An opera baritone pitches into sea shanties
mainBerlin baritone Jake Muffett has recorded the Four Salt-Water Ballads by Frederick Keel, a rare addition to the shanty repertoire.
But shanties are going viral these days.
Jake says: I purchased a copy of this music over a year ago from a charity shop in Croydon and only very recently realised it was dated 1920 and signed by the composer himself!! A picture of this can be seen on the title page of the video, totally genuine!
Looks like the Düsseldorf upstairs foyer.
And thanks.
He has hauled Keel back into the limelight!
Jake Muffett in stalwart voice continues a tradition of other fgreat baritones Leonard Warren in sea shanties with the Robert Shaw Chorale, John Brownlee and Beecham in Delius-Whitman’s “Sea Drift”, and Gerald Finley in Stanford’s songs of the fleet and the sea.
Topliss Green is unimprovable, and I’m not forgetting the former Scot postman introduced here of late.
Shanties are call and response work songs.
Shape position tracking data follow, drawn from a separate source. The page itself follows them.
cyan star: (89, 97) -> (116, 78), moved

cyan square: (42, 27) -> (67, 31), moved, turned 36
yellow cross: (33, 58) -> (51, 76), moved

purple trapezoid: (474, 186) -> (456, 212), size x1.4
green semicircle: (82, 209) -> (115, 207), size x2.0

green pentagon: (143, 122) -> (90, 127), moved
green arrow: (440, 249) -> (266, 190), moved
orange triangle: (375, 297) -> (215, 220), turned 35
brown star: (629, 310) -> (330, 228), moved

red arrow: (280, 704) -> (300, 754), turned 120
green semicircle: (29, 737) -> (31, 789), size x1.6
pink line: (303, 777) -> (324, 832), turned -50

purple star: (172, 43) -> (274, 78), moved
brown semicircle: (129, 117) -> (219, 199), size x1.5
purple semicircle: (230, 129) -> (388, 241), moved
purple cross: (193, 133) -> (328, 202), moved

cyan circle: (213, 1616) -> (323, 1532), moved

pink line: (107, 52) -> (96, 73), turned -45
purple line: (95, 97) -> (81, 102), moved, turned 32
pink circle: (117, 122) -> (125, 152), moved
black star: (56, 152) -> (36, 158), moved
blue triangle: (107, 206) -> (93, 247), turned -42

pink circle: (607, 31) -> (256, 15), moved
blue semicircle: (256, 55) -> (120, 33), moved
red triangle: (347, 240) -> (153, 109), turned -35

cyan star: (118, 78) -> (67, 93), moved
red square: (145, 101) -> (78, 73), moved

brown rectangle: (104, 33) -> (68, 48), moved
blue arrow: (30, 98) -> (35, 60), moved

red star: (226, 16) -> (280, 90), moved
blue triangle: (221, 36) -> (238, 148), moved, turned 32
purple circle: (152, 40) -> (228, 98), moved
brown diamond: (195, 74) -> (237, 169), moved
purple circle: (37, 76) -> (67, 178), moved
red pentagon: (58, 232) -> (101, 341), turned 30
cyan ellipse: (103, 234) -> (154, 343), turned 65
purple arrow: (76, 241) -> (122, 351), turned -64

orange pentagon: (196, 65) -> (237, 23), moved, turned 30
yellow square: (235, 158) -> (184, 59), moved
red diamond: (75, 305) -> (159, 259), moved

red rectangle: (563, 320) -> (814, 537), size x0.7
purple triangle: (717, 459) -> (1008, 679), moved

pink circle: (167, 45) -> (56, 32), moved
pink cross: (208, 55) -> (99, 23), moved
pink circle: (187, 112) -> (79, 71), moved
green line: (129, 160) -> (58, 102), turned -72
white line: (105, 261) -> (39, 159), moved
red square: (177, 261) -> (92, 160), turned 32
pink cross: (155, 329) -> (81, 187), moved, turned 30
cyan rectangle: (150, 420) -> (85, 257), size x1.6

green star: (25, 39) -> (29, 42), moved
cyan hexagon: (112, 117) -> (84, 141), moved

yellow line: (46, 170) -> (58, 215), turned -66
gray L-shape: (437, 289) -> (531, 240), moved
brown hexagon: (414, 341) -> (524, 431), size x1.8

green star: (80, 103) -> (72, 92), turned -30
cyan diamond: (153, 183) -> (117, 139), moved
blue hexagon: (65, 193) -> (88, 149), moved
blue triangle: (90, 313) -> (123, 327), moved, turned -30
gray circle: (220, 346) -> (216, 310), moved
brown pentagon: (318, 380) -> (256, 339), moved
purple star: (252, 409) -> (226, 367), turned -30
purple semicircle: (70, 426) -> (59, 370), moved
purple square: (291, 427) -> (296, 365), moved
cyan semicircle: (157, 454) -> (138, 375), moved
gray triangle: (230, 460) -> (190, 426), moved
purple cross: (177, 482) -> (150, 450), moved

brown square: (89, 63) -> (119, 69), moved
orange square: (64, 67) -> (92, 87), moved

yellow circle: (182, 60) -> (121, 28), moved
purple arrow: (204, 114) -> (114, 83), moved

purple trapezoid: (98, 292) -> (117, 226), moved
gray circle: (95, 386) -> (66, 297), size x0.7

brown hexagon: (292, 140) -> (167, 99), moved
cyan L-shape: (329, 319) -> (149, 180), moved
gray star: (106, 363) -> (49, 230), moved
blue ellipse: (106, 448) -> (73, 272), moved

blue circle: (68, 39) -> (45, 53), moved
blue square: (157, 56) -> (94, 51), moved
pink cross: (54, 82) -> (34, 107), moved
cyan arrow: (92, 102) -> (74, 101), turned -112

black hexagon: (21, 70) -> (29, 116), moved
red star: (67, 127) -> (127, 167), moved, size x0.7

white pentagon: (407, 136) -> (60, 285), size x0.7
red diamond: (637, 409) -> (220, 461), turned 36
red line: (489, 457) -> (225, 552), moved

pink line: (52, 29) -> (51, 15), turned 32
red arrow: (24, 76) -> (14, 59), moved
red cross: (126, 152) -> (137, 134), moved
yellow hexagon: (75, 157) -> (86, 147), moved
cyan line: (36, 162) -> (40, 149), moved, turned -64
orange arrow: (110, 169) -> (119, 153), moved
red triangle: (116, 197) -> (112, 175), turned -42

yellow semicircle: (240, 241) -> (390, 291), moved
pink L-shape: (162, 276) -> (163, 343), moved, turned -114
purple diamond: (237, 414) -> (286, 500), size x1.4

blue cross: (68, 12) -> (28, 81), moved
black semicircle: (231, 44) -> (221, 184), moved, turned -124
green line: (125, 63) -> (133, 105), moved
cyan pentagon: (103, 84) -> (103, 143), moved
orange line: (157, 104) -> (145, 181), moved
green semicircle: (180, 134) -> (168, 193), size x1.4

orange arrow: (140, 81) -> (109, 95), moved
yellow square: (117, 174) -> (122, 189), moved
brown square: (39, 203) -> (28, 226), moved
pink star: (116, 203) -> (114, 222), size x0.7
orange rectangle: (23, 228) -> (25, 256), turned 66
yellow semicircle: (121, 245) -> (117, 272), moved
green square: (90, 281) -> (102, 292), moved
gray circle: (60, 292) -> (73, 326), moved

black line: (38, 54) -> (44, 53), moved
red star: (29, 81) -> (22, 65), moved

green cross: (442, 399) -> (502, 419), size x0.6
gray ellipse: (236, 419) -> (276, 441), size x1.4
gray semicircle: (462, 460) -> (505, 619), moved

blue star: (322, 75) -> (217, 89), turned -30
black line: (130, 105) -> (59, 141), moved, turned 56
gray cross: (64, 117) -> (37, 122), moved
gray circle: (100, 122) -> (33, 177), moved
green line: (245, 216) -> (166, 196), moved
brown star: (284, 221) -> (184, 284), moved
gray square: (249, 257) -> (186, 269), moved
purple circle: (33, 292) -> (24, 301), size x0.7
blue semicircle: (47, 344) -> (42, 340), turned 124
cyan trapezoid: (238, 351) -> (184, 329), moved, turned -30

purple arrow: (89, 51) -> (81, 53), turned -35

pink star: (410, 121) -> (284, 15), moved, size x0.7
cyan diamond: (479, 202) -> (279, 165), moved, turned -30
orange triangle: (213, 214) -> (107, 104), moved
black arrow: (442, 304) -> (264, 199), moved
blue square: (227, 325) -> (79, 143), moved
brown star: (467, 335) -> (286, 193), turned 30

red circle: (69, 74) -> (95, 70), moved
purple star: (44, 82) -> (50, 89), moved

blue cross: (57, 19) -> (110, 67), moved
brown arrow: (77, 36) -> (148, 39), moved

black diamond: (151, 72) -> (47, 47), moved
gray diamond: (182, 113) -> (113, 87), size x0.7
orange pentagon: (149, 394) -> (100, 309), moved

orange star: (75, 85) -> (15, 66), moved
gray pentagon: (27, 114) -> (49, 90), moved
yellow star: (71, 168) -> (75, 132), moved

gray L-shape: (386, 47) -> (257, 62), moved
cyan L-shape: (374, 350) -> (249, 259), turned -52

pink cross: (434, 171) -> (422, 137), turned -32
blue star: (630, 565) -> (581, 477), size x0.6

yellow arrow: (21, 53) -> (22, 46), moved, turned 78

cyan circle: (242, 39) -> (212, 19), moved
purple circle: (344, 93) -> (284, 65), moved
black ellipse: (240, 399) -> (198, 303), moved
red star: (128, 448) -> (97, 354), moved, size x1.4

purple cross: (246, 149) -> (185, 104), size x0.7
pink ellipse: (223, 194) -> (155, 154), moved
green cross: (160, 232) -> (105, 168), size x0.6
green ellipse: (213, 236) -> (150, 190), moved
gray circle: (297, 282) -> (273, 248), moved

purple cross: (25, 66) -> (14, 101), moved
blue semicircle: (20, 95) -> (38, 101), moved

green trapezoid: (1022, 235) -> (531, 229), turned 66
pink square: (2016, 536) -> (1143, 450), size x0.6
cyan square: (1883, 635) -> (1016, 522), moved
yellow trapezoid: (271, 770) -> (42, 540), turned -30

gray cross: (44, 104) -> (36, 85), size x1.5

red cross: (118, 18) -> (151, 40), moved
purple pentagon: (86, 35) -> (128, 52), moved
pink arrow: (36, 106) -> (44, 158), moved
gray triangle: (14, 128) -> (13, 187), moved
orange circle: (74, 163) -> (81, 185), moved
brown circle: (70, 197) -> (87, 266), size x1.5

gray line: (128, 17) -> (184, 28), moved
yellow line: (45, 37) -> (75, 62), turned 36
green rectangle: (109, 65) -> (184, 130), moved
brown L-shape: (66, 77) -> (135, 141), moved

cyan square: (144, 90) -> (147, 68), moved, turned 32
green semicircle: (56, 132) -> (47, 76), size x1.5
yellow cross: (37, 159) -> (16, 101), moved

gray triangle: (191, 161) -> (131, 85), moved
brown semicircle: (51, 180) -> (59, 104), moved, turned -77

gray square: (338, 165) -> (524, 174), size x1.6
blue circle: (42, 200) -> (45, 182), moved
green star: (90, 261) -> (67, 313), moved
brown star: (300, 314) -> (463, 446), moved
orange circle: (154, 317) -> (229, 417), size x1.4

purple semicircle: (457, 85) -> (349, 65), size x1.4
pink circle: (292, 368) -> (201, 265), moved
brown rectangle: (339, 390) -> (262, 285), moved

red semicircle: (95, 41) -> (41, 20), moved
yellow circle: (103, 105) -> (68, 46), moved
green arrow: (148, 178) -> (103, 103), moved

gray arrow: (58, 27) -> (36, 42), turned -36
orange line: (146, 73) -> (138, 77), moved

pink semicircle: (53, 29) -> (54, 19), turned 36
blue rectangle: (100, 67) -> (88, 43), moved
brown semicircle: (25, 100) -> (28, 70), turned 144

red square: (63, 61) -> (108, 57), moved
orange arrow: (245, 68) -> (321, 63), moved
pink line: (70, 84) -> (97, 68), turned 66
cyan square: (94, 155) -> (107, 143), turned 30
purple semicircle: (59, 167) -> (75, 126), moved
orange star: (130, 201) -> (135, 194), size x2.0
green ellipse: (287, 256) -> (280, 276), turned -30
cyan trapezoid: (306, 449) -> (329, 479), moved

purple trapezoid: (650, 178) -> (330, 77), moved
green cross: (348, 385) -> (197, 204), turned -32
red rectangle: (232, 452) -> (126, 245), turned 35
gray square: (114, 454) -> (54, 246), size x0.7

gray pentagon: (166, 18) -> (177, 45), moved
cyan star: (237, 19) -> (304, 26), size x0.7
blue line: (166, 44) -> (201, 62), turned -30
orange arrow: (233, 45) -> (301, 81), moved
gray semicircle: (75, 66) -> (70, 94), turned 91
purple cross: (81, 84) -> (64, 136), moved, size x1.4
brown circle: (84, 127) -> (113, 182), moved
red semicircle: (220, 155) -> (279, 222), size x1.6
These might well be nautical but they are not shanties.
Sorry but these are not shanties. They are not even real sea songs, but settings of poems by Masefield – a totally different kettle fish. Shanties are work songs, which these clearly are not (even despite Frederick Keels considerable involvement with the Folk-Song Society in his day.) Good to hear some of Keel’s arrangements though. Until now my principal knowledge of him was as the Editor of the Folk-Song Journal.
Do I hear a future Billy Budd?
Pathetic
Sad to see young singers of this noble art lower themselves to following tiktok trends smh
OMG I Love this! So.beguiling – and great to see Topliss Green getting the credit he deserves, a fine dramatic singer of the Golden Age. Could we have some Topliss pics please?